## Data excerpts
● ● ●

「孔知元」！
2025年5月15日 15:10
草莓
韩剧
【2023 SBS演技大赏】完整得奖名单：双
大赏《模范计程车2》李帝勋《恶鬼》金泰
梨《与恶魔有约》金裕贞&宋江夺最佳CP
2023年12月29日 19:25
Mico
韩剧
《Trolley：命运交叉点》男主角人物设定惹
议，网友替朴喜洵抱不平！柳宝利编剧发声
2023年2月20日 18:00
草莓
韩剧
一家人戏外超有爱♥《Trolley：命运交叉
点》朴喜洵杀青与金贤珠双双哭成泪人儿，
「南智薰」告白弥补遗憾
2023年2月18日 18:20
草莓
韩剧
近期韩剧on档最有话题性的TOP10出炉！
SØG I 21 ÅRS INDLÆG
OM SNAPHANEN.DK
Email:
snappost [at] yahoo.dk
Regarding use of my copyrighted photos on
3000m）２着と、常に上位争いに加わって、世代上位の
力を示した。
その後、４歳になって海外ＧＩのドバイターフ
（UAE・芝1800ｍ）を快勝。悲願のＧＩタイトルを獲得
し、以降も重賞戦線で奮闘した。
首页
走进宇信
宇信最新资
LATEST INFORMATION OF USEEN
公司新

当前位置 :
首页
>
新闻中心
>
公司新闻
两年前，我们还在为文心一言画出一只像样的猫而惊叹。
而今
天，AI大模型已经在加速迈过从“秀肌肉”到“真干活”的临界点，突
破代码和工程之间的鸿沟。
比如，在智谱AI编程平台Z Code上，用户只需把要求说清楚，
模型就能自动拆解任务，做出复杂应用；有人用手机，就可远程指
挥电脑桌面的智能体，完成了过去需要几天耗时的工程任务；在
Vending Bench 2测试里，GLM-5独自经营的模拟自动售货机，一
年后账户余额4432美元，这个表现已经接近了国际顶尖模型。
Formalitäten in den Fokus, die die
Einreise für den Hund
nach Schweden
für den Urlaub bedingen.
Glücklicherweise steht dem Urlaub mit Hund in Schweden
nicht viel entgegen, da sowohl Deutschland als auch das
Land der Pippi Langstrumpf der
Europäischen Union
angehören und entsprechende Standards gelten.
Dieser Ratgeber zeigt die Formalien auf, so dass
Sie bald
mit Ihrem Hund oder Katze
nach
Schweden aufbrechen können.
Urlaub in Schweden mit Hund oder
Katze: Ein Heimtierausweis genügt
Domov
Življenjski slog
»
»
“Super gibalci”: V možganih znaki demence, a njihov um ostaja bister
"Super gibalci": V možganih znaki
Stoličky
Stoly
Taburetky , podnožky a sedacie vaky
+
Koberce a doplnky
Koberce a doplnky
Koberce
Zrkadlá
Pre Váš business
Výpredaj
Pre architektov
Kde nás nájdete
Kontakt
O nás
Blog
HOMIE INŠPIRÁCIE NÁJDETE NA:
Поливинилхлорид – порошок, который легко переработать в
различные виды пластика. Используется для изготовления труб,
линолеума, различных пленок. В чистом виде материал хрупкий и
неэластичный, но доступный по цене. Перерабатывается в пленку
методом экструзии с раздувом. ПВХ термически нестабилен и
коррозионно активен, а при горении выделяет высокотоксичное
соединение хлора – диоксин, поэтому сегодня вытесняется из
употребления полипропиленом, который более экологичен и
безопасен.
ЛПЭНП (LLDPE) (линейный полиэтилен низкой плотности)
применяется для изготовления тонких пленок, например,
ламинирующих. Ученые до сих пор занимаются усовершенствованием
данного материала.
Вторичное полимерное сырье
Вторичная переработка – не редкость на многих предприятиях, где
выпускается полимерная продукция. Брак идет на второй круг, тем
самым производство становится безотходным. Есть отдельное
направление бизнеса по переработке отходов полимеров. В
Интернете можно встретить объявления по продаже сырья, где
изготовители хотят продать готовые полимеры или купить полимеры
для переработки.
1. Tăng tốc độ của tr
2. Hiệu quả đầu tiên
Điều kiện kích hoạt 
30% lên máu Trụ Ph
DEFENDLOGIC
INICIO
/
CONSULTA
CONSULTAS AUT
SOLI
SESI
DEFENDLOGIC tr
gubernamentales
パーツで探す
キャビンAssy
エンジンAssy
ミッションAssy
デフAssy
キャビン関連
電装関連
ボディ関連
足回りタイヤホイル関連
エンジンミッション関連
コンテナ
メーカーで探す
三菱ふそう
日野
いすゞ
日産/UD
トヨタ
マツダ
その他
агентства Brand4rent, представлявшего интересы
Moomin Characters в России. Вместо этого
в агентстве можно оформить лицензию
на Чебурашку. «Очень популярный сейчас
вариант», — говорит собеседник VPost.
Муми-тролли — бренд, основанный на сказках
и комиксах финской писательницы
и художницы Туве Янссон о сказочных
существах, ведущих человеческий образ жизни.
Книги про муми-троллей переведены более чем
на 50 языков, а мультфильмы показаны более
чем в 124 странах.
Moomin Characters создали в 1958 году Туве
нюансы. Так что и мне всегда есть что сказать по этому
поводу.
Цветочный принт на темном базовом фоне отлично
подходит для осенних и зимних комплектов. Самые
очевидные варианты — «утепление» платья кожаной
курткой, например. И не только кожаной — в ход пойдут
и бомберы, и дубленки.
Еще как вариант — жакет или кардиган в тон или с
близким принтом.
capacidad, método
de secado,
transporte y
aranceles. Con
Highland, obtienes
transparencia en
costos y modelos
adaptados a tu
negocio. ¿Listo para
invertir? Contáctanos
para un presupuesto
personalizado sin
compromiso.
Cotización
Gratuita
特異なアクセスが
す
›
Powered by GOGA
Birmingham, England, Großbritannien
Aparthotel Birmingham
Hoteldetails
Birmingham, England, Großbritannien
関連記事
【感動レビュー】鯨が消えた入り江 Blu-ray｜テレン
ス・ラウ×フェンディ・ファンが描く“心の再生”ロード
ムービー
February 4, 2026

● ● ●

## Your instructions
Give an exact copy of all the data shown above.

## Completed exercise
「孔知元」！
2025年5月15日 15:10
草莓
韩剧
【2023 SBS演技大赏】完整得奖名单：双
大赏《模范计程车2》李帝勋《恶鬼》金泰
梨《与恶魔有约》金裕贞&宋江夺最佳CP
2023年12月29日 19:25
Mico
韩剧
《Trolley：命运交叉点》男主角人物设定惹
议，网友替朴喜洵抱不平！柳宝利编剧发声
2023年2月20日 18:00
草莓
韩剧
一家人戏外超有爱♥《Trolley：命运交叉
点》朴喜洵杀青与金贤珠双双哭成泪人儿，
「南智薰」告白弥补遗憾
2023年2月18日 18:20
草莓
韩剧
近期韩剧on档最有话题性的TOP10出炉！
SØG I 21 ÅRS INDLÆG
OM SNAPHANEN.DK
Email:
snappost [at] yahoo.dk
Regarding use of my copyrighted photos on
3000m）２着と、常に上位争いに加わって、世代上位の
力を示した。
その後、４歳になって海外ＧＩのドバイターフ
（UAE・芝1800ｍ）を快勝。悲願のＧＩタイトルを獲得
し、以降も重賞戦線で奮闘した。
首页
走进宇信
宇信最新资
LATEST INFORMATION OF USEEN
公司新

当前位置 :
首页
>
新闻中心
>
公司新闻
两年前，我们还在为文心一言画出一只像样的猫而惊叹。
而今
天，AI大模型已经在加速迈过从“秀肌肉”到“真干活”的临界点，突
破代码和工程之间的鸿沟。
比如，在智谱AI编程平台Z Code上，用户只需把要求说清楚，
模型就能自动拆解任务，做出复杂应用；有人用手机，就可远程指
挥电脑桌面的智能体，完成了过去需要几天耗时的工程任务；在
Vending Bench 2测试里，GLM-5独自经营的模拟自动售货机，一
年后账户余额4432美元，这个表现已经接近了国际顶尖模型。
Formalitäten in den Fokus, die die
Einreise für den Hund
nach Schweden
für den Urlaub bedingen.
Glücklicherweise steht dem Urlaub mit Hund in Schweden
nicht viel entgegen, da sowohl Deutschland als auch das
Land der Pippi Langstrumpf der
Europäischen Union
angehören und entsprechende Standards gelten.
Dieser Ratgeber zeigt die Formalien auf, so dass
Sie bald
mit Ihrem Hund oder Katze
nach
Schweden aufbrechen können.
Urlaub in Schweden mit Hund oder
Katze: Ein Heimtierausweis genügt
Domov
Življenjski slog
»
»
“Super gibalci”: V možganih znaki demence, a njihov um ostaja bister
"Super gibalci": V možganih znaki
Stoličky
Stoly
Taburetky , podnožky a sedacie vaky
+
Koberce a doplnky
Koberce a doplnky
Koberce
Zrkadlá
Pre Váš business
Výpredaj
Pre architektov
Kde nás nájdete
Kontakt
O nás
Blog
HOMIE INŠPIRÁCIE NÁJDETE NA:
Поливинилхлорид – порошок, который легко переработать в
различные виды пластика. Используется для изготовления труб,
линолеума, различных пленок. В чистом виде материал хрупкий и
неэластичный, но доступный по цене. Перерабатывается в пленку
методом экструзии с раздувом. ПВХ термически нестабилен и
коррозионно активен, а при горении выделяет высокотоксичное
соединение хлора – диоксин, поэтому сегодня вытесняется из
употребления полипропиленом, который более экологичен и
безопасен.
ЛПЭНП (LLDPE) (линейный полиэтилен низкой плотности)
применяется для изготовления тонких пленок, например,
ламинирующих. Ученые до сих пор занимаются усовершенствованием
данного материала.
Вторичное полимерное сырье
Вторичная переработка – не редкость на многих предприятиях, где
выпускается полимерная продукция. Брак идет на второй круг, тем
самым производство становится безотходным. Есть отдельное
направление бизнеса по переработке отходов полимеров. В
Интернете можно встретить объявления по продаже сырья, где
изготовители хотят продать готовые полимеры или купить полимеры
для переработки.
1. Tăng tốc độ của tr
2. Hiệu quả đầu tiên
Điều kiện kích hoạt 
30% lên máu Trụ Ph
DEFENDLOGIC
INICIO
/
CONSULTA
CONSULTAS AUT
SOLI
SESI
DEFENDLOGIC tr
gubernamentales
パーツで探す
キャビンAssy
エンジンAssy
ミッションAssy
デフAssy
キャビン関連
電装関連
ボディ関連
足回りタイヤホイル関連
エンジンミッション関連
コンテナ
メーカーで探す
三菱ふそう
日野
いすゞ
日産/UD
トヨタ
マツダ
その他
агентства Brand4rent, представлявшего интересы
Moomin Characters в России. Вместо этого
в агентстве можно оформить лицензию
на Чебурашку. «Очень популярный сейчас
вариант», — говорит собеседник VPost.
Муми-тролли — бренд, основанный на сказках
и комиксах финской писательницы
и художницы Туве Янссон о сказочных
существах, ведущих человеческий образ жизни.
Книги про муми-троллей переведены более чем
на 50 языков, а мультфильмы показаны более
чем в 124 странах.
Moomin Characters создали в 1958 году Туве
нюансы. Так что и мне всегда есть что сказать по этому
поводу.
Цветочный принт на темном базовом фоне отлично
подходит для осенних и зимних комплектов. Самые
очевидные варианты — «утепление» платья кожаной
курткой, например. И не только кожаной — в ход пойдут
и бомберы, и дубленки.
Еще как вариант — жакет или кардиган в тон или с
близким принтом.
capacidad, método
de secado,
transporte y
aranceles. Con
Highland, obtienes
transparencia en
costos y modelos
adaptados a tu
negocio. ¿Listo para
invertir? Contáctanos
para un presupuesto
personalizado sin
compromiso.
Cotización
Gratuita
特異なアクセスが
す
›
Powered by GOGA
Birmingham, England, Großbritannien
Aparthotel Birmingham
Hoteldetails
Birmingham, England, Großbritannien
関連記事
【感動レビュー】鯨が消えた入り江 Blu-ray｜テレン
ス・ラウ×フェンディ・ファンが描く“心の再生”ロード
ムービー
February 4, 2026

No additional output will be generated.